Den Fördermittelbescheid für die Kastanienallee hat Ministerpräsident Reiner Haseloff (CDU) im Herbst persönlich übergeben. Die Zeit läuft also, denn wenn der Bescheid vorliegt, muss das Geld innerhalb von zwei Jahren verbaut sein. Bis Ende 2019 also. Wie aber, wenn es noch keinen Ausweichstandort gibt? Die Perlenschnur ist also aufgereiht, so scheint es. Deshalb soll, so der derzeitige Plan, der Stadtrat schnell in einer der nächsten Sitzungen für die Holzplatzschule votieren und dabei wesentliche Beschlüsse, die er normalerweise als Zwischenschritte fällen müsste, überspringen.
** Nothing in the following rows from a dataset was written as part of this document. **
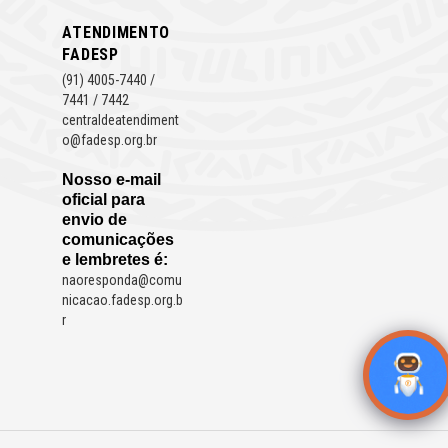
ATENDIMENTO
FADESP
(91) 4005-7440 /
7441 / 7442
centraldeatendiment
o@fadesp.org.br
Nosso e-mail
oficial para
envio de
comunicações
e lembretes é:
naoresponda@comu
nicacao.fadesp.org.b
r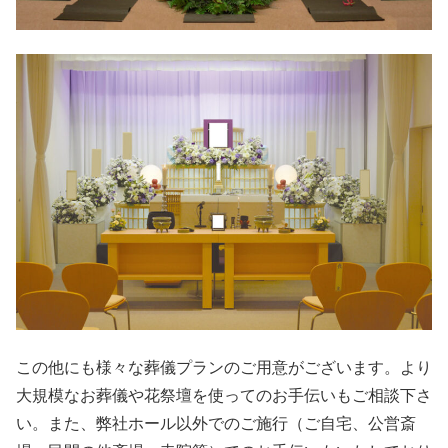
この他にも様々な葬儀プランのご用意がございます。より
大規模なお葬儀や花祭壇を使ってのお手伝いもご相談下さ
い。また、弊社ホール以外でのご施行（ご自宅、公営斎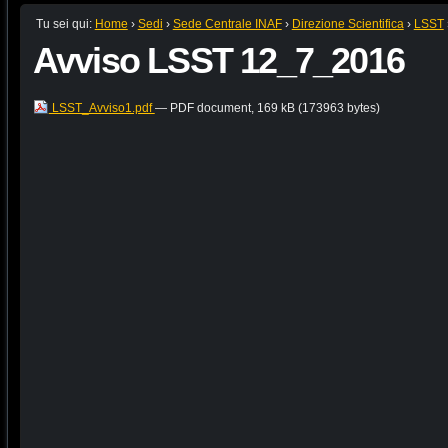
Tu sei qui:
Home
›
Sedi
›
Sede Centrale INAF
›
Direzione Scientifica
›
LSST
Avviso LSST 12_7_2016
LSST_Avviso1.pdf
— PDF document, 169 kB (173963 bytes)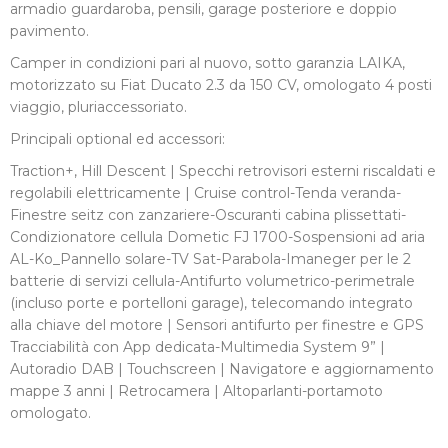
armadio guardaroba, pensili, garage posteriore e doppio
pavimento.
Camper in condizioni pari al nuovo, sotto garanzia LAIKA,
motorizzato su Fiat Ducato 2.3 da 150 CV, omologato 4 posti
viaggio, pluriaccessoriato.
Principali optional ed accessori:
Traction+, Hill Descent | Specchi retrovisori esterni riscaldati e
regolabili elettricamente | Cruise control-Tenda veranda-
Finestre seitz con zanzariere-Oscuranti cabina plissettati-
Condizionatore cellula Dometic FJ 1700-Sospensioni ad aria
AL-Ko_Pannello solare-TV Sat-Parabola-Imaneger per le 2
batterie di servizi cellula-Antifurto volumetrico-perimetrale
(incluso porte e portelloni garage), telecomando integrato
alla chiave del motore | Sensori antifurto per finestre e GPS
Tracciabilità con App dedicata-Multimedia System 9” |
Autoradio DAB | Touchscreen | Navigatore e aggiornamento
mappe 3 anni | Retrocamera | Altoparlanti-portamoto
omologato.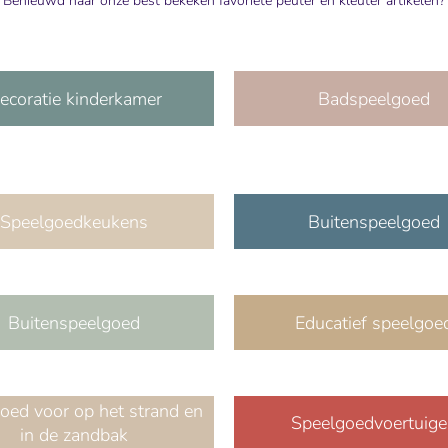
Benieuwd naar onze best bekeken favoriete peuter en kleuter artikelen?
ecoratie kinderkamer
Badspeelgoed
Speelgoedkeukens
Buitenspeelgoed
Buitenspeelgoed
Educatief speelgoe
oed voor op het strand en
Speelgoedvoertuig
in de zandbak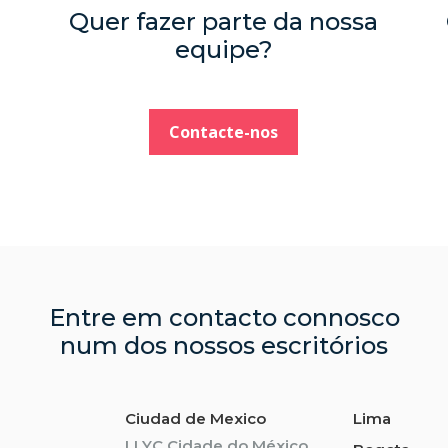
Quer fazer parte da nossa
equipe?
Contacte-nos
Entre em contacto connosco
num dos nossos escritórios
Ciudad de Mexico
Lima
LLYC Cidade do México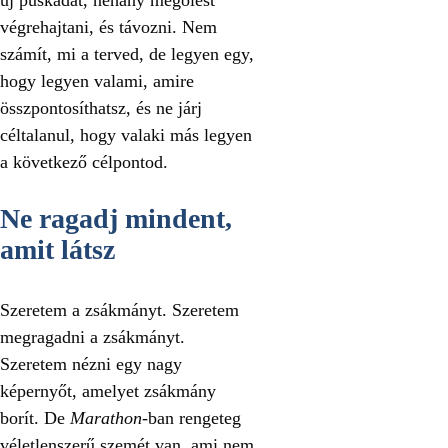
végrehajtani, és távozni. Nem
számít, mi a terved, de legyen egy,
hogy legyen valami, amire
összpontosíthatsz, és ne járj
céltalanul, hogy valaki más legyen
a következő célpontod.
Ne ragadj mindent,
amit látsz
Szeretem a zsákmányt. Szeretem
megragadni a zsákmányt.
Szeretem nézni egy nagy
képernyőt, amelyet zsákmány
borít. De
Marathon
-ban rengeteg
véletlenszerű szemét van, ami nem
Viele Räte fühlen sich durch dieses Verfahren überfahren. „Wir haben praktisch keinerlei Wahl mehr“, so ein Stadtrat zur Städtischen Zeitung.

Unterlagen, die dem MDR und der Städtischen Zeitung vorliegen, zeigen aber, dass der Zeitdruck keineswegs unausweichlich war. Bereits im Juni hatte Jens Rauschenbach in einer internen Mail an die Bildungsbeigeordnete Katharina Brederlow den Plan Holzplatzschule dargelegt und den Finanzrahmen (15,1 Millionen Euro) skizziert. Noch im Juni wollte er mit Kämmerer Egbert Geier „die Deckungsmöglichkeiten besprechen“. Das war vier Monate, bevor der erste Stadtrat offiziell von dem Plan erfuhr, genug, um eher mit den Räten ins Gespräch zu kommen und die nötigen Beschlüsse einzuleiten.

Warum Rauschenbach überhaupt so eine starke Rolle bei der Planung der Projekte spielt, an denen er hinterher selbst mit verdient, beantwortet er wie folgt: „Im Zuge unserer Beauftragung der Projektsteuerung zu den Stark III Schulprojekten gehörte auch, dass wir auf Folgen und Konsequenzen im Sanierungsablauf und auf den notwendigen Bedarf von Ausweichstandorten hinweisen. Hierzu wurden wir durch unseren Auftraggeber ausdrücklich aufgefordert.“

Stadträte sehen darin ein klares Muster: Dringlichkeit besteht immer, zumeist sind die Projekte auch „zwingend“, dabei solle wohl einfach nur Druck ausgeübt werden, damit Rauschenbachs und Oberbürgermeister Bernd Wiegands Pläne aufgehen.